En l’espèce, par procès-verbal d’Assemblée générale du 16 février 2017, le Syndicat des copropriétaires a voté à l’unanimité quitus au syndic pour sa gestion.
Contrairement à ce que soutiennent les demandeurs, le juge de la mise en état n’a pas statué sur cette fin de non-recevoir, parce qu’il a considéré que l’effet du quitus donné par l’Assemblée générale des copropriétaires sur le droit d’agir en responsabilité contractuelle du fait de la gestion du syndic relève de l’appréciation des juges du fond, en ce qu’elle est liée à l’étendue des actes concernés par le quitus.
Pour déterminer si le quitus de gestion donné en 2017 a pour effet d’exonérer la responsabilité du syndic dans ses actes de gestion, il convient de déterminer si les copropriétaires avaient connaissance à cette date des faits pour lesquels ils souhaitent engager la responsabilité du Syndic par la présente procédure, c’est-à-dire de la non-conformité des travaux réalisés en 2016 par l’entreprise MESSENT.
Or, les travaux réalisés par l’entreprise MESSENT ont fait l’objet de deux procès-verbaux de réception sans réserve du 15 décembre 2016 signés par l’Agence centrale en qualité de syndic. Le procès-verbal d’Assemblée générale du 16 février 2017 ne fait pas référence aux suites de l’accord donné par l’Assemblée générale le 1er avril 2015 pour réaliser les travaux.

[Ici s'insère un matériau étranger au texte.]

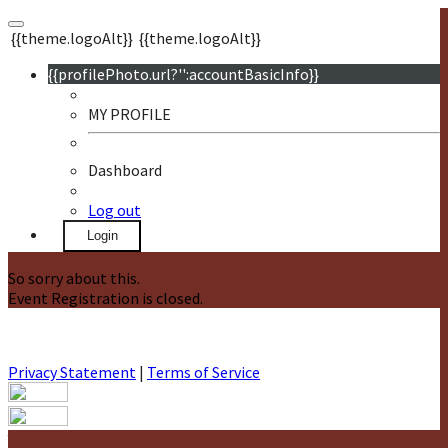
{{theme.logoAlt}}
{{theme.logoAlt}}
{{profilePhoto.url?'':accountBasicInfo}}
MY PROFILE
Dashboard
Log out
Login
So sorry about this.
Event Registration is closed.
Privacy Statement
|
Terms of Service
Your email has been submitted. If that email address exists in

Un conseil syndical a été élu par l’Assemblée générale des copropriétaires du 30 janvier 2020, dont l’objectif est de contrôler la gestion du syndic. Le conseil syndical a alors demandé copie du rapport d’expertise et des factures de travaux au syndic. L’Agence centrale ne répond pas sur ce point de la date de transmission du rapport d’expertise judiciaire, en se contentant de soulever que les copropriétaires étaient au courant du contenu du rapport, celui-ci ayant été envoyé au conseil du syndicat des copropriétaires. Or, le syndicat des copropriétaires était représenté par son syndic de l’époque au cours des opérations d’expertise judiciaire et n’a pas eu connaissance du rapport d’expertise judiciaire.
Il ressort de la lettre recommandée avec accusé de réception en date du 24 novembre 2021 adressée à l’Agence centrale, par lequel le conseil syndical de copropriété entend rechercher la responsabilité du syndic, que le conseil syndical était alors en possession du rapport d’expertise de 2012 et en mesure d’émettre des griefs sur les travaux réalisés en 2016.

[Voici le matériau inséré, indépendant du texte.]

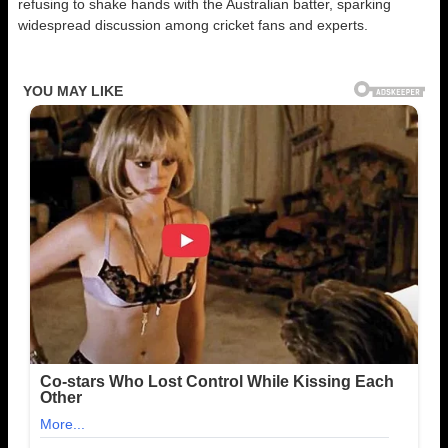
refusing to shake hands with the Australian batter, sparking
widespread discussion among cricket fans and experts.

Aucun élément ne permet de considérer que les copropriétaires étaient au courant en 2017 de la nature précise des travaux préconisés par l’expert judiciaire en 2012 et étaient ainsi en capacité de comparer la nature des travaux réalisés en 2016 avec les travaux nécessaires.
Ainsi il convient de considérer que le quitus donné par l’Assemblée générale du 16 février 2017 n’a pas pour effet d’exonérer la responsabilité de l’Agence centrale en tant que syndic.
En conséquence, la fin de non-recevoir est rejetée.
Sur les demandes indemnitaires du Syndicat des copropriétaires, de Mme [I] [G] et M. [O] [F]
Sur l’engagement de la responsabilité de l’Agence centrale en qualité de syndic
En application des dispositions de la loi n°65-557 du 10 juillet 1965 fixant le statut de la copropriété des immeubles bâtis, le syndic est chargé de la gestion de l’immeuble et des missions fixées par la loi et par l’assemblée générale des copropriétaires. L’article 18 de ladite loi fixe une liste non exhaustive des missions du syndic, au titre desquelles figurent notamment la mission d’administrer l’immeuble et de faire procéder à l’exécution des travaux nécessaires à la sauvegarde de l’immeuble, en application des décisions prises par l’assemblée générale des copropriétaires. Le syndic est notamment responsable des manquements commis dans la gestion des travaux commandés. Le syndic est également d’une tenue d’une obligation d’information des copropriétaires sur l’exercice de ses missions.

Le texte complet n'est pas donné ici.